*** Supplied entries ***

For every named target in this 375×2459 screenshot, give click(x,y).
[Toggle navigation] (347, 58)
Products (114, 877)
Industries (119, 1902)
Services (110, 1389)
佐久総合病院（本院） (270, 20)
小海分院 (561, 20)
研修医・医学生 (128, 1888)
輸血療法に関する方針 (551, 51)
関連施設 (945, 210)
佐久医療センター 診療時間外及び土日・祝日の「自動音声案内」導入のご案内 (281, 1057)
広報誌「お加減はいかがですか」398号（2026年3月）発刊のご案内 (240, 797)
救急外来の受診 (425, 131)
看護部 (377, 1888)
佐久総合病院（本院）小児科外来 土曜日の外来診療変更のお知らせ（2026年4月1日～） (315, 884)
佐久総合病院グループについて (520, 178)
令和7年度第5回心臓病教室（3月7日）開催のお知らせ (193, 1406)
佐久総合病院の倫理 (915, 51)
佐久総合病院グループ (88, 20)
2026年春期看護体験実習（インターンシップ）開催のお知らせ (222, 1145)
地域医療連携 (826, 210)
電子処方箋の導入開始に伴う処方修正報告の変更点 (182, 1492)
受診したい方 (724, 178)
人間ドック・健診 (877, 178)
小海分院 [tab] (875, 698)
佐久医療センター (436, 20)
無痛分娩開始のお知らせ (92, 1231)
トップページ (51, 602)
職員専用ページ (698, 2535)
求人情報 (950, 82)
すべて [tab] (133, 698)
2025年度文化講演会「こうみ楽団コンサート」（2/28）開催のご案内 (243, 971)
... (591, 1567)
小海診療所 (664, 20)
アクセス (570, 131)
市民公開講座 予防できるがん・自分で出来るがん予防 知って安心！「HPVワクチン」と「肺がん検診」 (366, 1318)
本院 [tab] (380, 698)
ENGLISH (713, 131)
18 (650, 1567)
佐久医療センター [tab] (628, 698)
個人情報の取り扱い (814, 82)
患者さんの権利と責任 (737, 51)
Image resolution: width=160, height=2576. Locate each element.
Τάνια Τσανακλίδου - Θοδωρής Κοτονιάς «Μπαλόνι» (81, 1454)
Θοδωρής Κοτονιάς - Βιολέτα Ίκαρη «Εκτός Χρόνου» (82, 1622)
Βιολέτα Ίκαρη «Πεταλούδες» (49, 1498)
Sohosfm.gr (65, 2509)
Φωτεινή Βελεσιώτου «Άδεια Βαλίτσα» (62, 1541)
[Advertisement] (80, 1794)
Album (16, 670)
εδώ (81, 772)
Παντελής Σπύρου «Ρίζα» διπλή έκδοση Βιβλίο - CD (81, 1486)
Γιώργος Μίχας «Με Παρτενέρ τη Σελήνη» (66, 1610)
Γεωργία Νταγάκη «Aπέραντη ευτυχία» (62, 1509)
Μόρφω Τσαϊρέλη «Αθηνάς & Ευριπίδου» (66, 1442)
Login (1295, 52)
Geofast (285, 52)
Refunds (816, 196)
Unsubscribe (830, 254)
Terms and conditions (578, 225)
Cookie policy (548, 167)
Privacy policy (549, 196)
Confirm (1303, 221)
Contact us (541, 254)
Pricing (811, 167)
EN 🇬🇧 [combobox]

***

The required output is the line containing "Terms and conditions (578, 225)" through the last line of the records above, each copied exactly and nothing more.

Terms and conditions (578, 225)
Cookie policy (548, 167)
Privacy policy (549, 196)
Confirm (1303, 221)
Contact us (541, 254)
Pricing (811, 167)
EN 🇬🇧 [combobox]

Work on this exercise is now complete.